Week 9 (10/31/22 - 11/04/22) Starting Over With a New Procedure

 Introduction: 

This week we attempted to move forward with our MIC test. In the previous week our results showed contamination, so we reflected on our technique and came up with ways to prevent it from happening again. The same antibiotic concentrations are being tested, however, mixing in the wells will be avoided this time because we believe it altered the results. 

 

Methods: 

 

Gram staining was done by lab partner Anh on 10/31 on our D. aquaticus samples in liquid media from 8/16/22 and 9/03/22. OD600 values were also taken on these two samples prior to starting the MIC procedure.

 

Before running the experiment, the UV light was turned on in the hood for 15 minutes. The blower was also turned on and the glass was lifted slightly.  All equipment, gloves, and surfaces under the hood were wiped down using Kim wipes with alcohol.

 

A sterile 96-well plate was used. 6 reps of different concentrations were done, with 3 runs for each rep. Eppendorf tubes were used this time instead of adding the contents directly into the wells. TGY was first added to all of the eppendorf tubes, the exact amounts added are shown in figure 1. TGY was added using the P100, P20, and P2 pipettes. Kanamycin was added to the eppendorf tubes next using P20 and P2 pipettes, exact amounts shown in figure 1. 15.15 ul of D. aquaticus was added each of the testing tubes, as well as to the positive control. Once all of the contents were added to the eppendorf tubes, the experiment was moved under the hood to decrease chances of contamination. Before moving on, each eppendorf tube was flicked 6 times to “vortex” the mixture of TGY, antibiotic, and bacteria. When each solution was mixed, 250 ul was taken out of each eppendorf tube and added to the respective well. Specific concentrations and placement of the controls are shown in figure 3. The 96-well plate was placed in the micro-plate reader for 48 hours. Everything under the hood was wiped down with Kim wipes and alcohol, and the UV light was turned back on for 15 minutes to sterilize the area. 

 

Rep	Volume of Media (ul)	Volume of Kanamycin (ul)	Concentration of Antibiotic (ug/ml)
1	1497	3	2
2	1497	2.625	1.75
3	1498	2.25	1.5
4	1498	1.875	1.25
5	1498	1.5	1
6	1499	1.125	0.75

Figure 1: Amount of antibiotic and TGY media added into each tube to get the final antibiotic concentration.
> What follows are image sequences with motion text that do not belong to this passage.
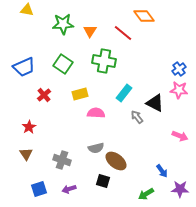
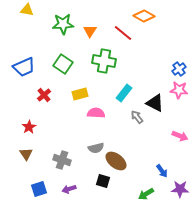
orange diamond: rotated 25 degrees counterclockwise
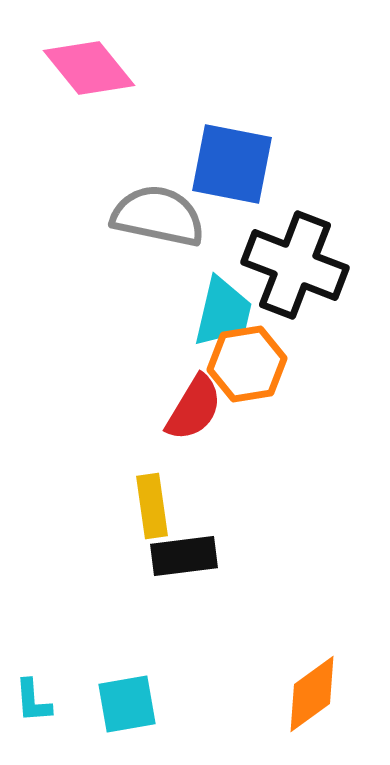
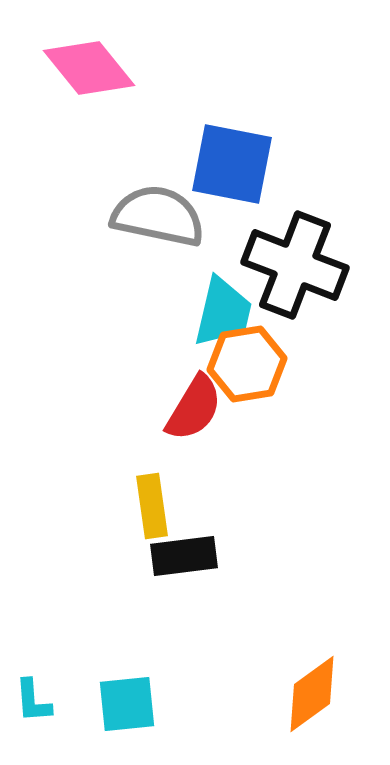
cyan square: rotated 4 degrees clockwise
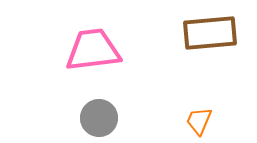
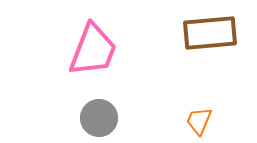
pink trapezoid: rotated 118 degrees clockwise
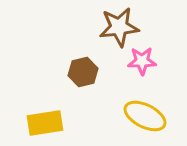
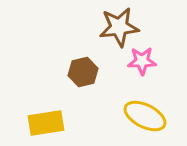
yellow rectangle: moved 1 px right
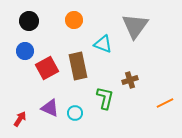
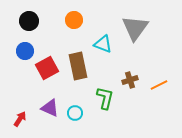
gray triangle: moved 2 px down
orange line: moved 6 px left, 18 px up
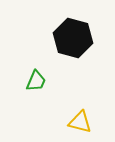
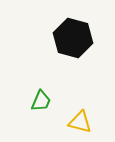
green trapezoid: moved 5 px right, 20 px down
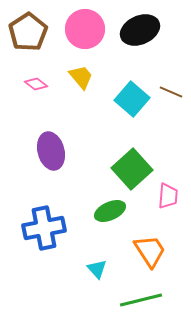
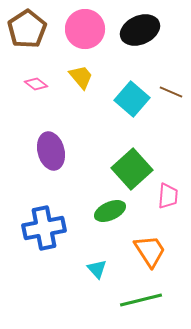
brown pentagon: moved 1 px left, 3 px up
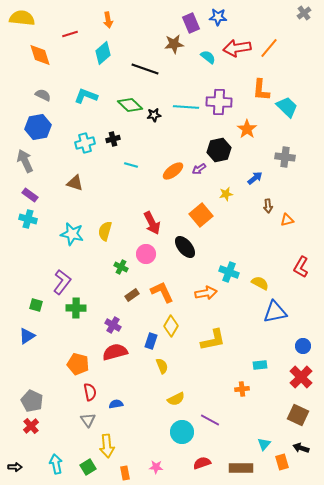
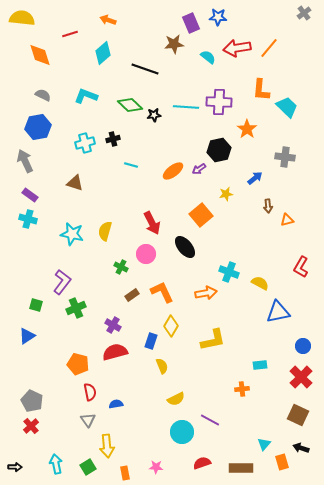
orange arrow at (108, 20): rotated 119 degrees clockwise
green cross at (76, 308): rotated 24 degrees counterclockwise
blue triangle at (275, 312): moved 3 px right
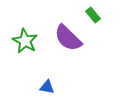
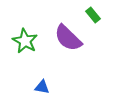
blue triangle: moved 5 px left
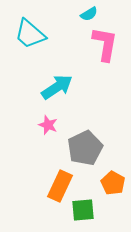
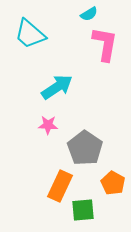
pink star: rotated 18 degrees counterclockwise
gray pentagon: rotated 12 degrees counterclockwise
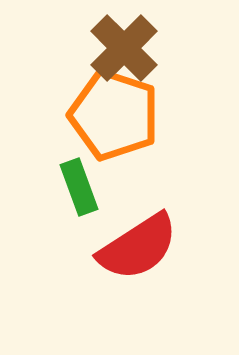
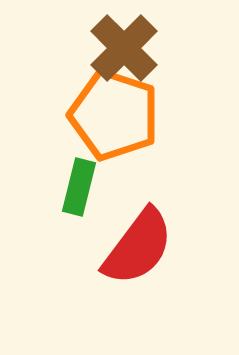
green rectangle: rotated 34 degrees clockwise
red semicircle: rotated 20 degrees counterclockwise
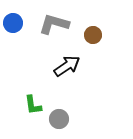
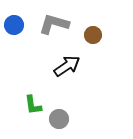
blue circle: moved 1 px right, 2 px down
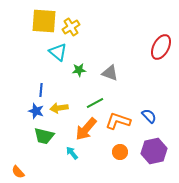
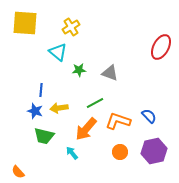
yellow square: moved 19 px left, 2 px down
blue star: moved 1 px left
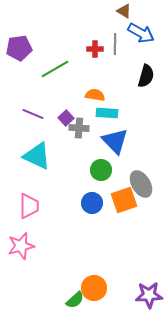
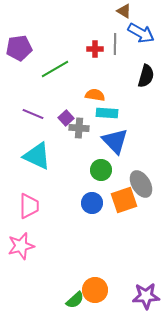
orange circle: moved 1 px right, 2 px down
purple star: moved 3 px left, 1 px down
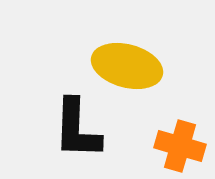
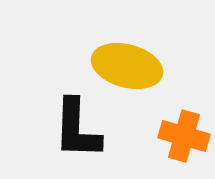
orange cross: moved 4 px right, 10 px up
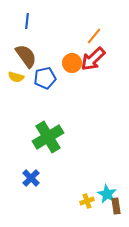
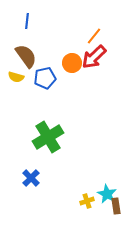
red arrow: moved 1 px right, 2 px up
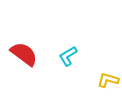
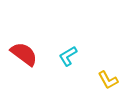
yellow L-shape: rotated 135 degrees counterclockwise
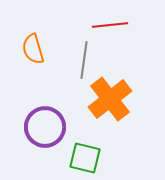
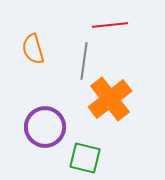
gray line: moved 1 px down
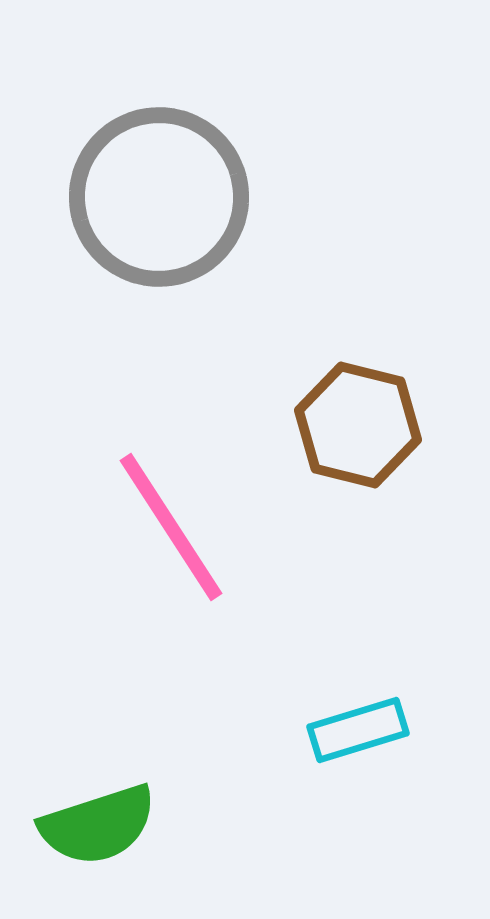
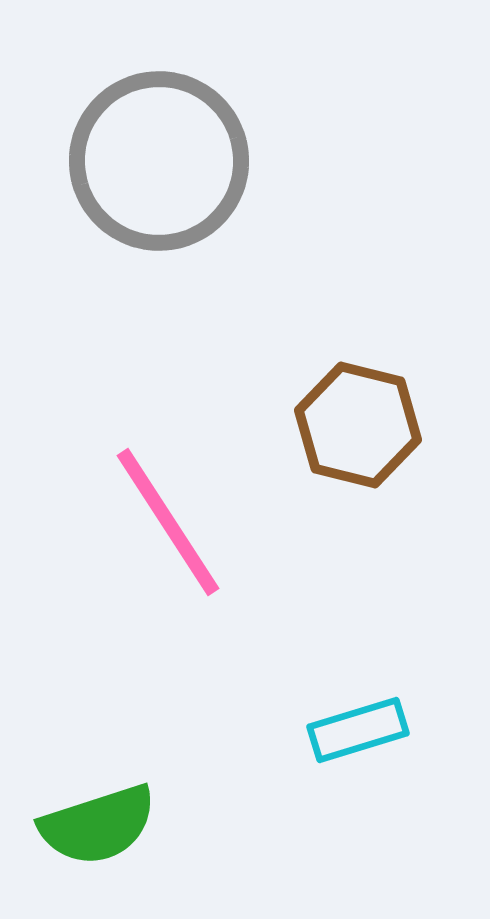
gray circle: moved 36 px up
pink line: moved 3 px left, 5 px up
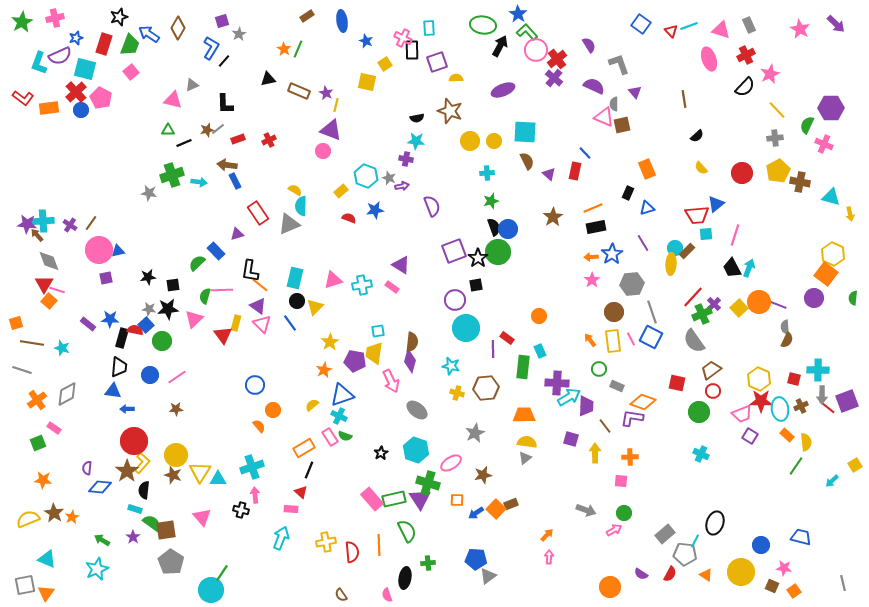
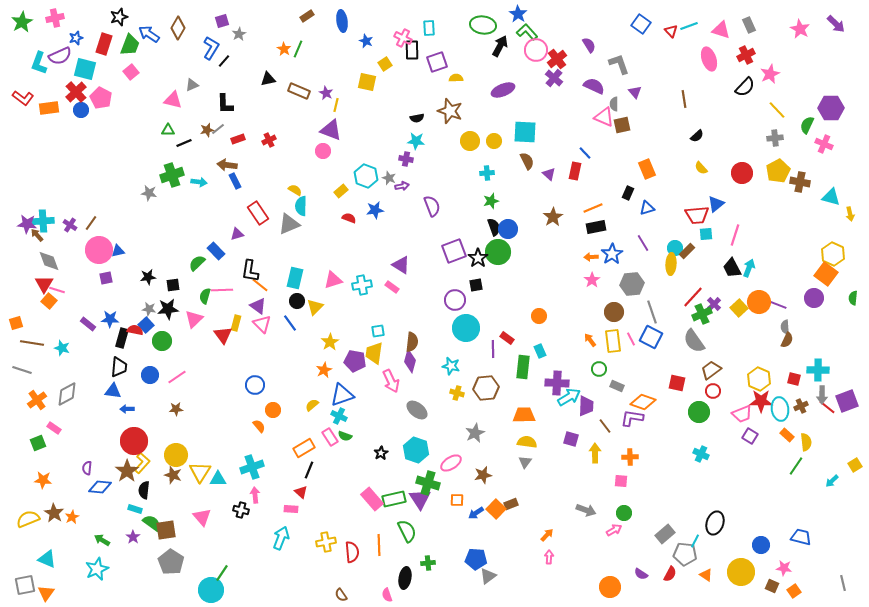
gray triangle at (525, 458): moved 4 px down; rotated 16 degrees counterclockwise
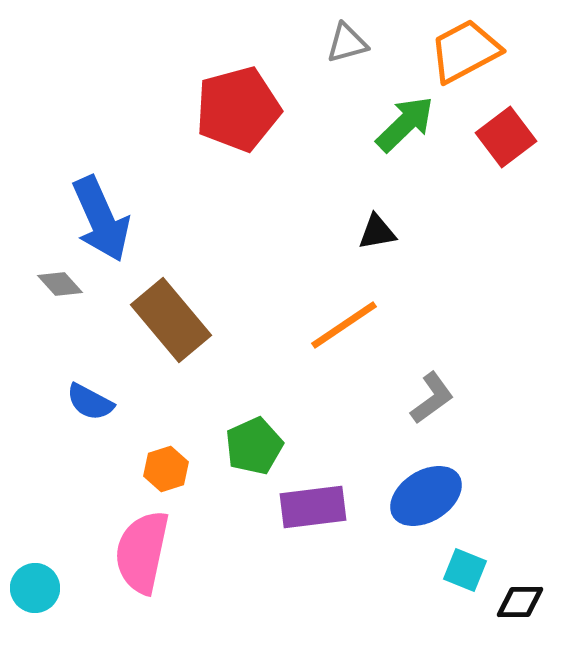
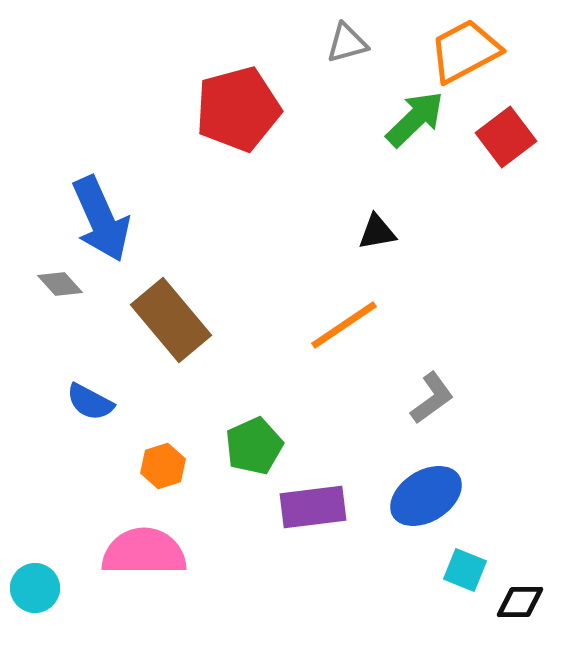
green arrow: moved 10 px right, 5 px up
orange hexagon: moved 3 px left, 3 px up
pink semicircle: moved 2 px right; rotated 78 degrees clockwise
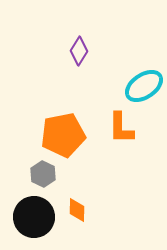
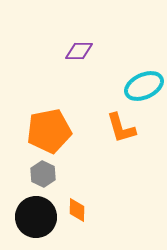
purple diamond: rotated 60 degrees clockwise
cyan ellipse: rotated 9 degrees clockwise
orange L-shape: rotated 16 degrees counterclockwise
orange pentagon: moved 14 px left, 4 px up
black circle: moved 2 px right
Figure 2: Outline of MIC procedure.

Figure 3: Concentrations of kanamycin in each well, in ug/ml. Rows A-C have the same concentrations. Row H, 1-3 contain the blanks (containing 250 ul of TGY), and H 5-10 contain the negative controls (containing TGY and kanamycin). Row F contains the positive controls (containing D.aquaticus and TGY).

Results:

Figure 4: Gram staining done on D. aquaticus by Anh Nguyen on 10/31. The stain on the left is from our bacterial sample from 8/16/22, the stain on the right is from our bacterial sample from 9/03/22.

 

 

Sample	A600	Correction	λ	A(λ)
8/16/22	0.90	0.10	600	0.90
9/03/22	0.88	0.10	600	0.88

Figure 5: OD600 values on our D. aquaticus samples. 

 

 

Discussion: 

 

The gram stain and the OD600 values both looked better from the 8/16/22 sample, so this was the sample specifically used in this MIC experiment. I personally believe mixing in the eppendorf tubes prior to adding the contents into the wells was a much better procedure. It was easier to work with the larger volumes and then add to the wells, since they only can hold about 250 ul each. Because the MIC test was done on Thursday, 11/03, the results will not be available until Saturday afternoon. It is likely that the results will point us in a new direction for next week: either we stop working with the eppendorf tubes and return to our original procedure, or we will continue on with what we are doing and potential experiment with other antibiotics that are available in the biotech lab.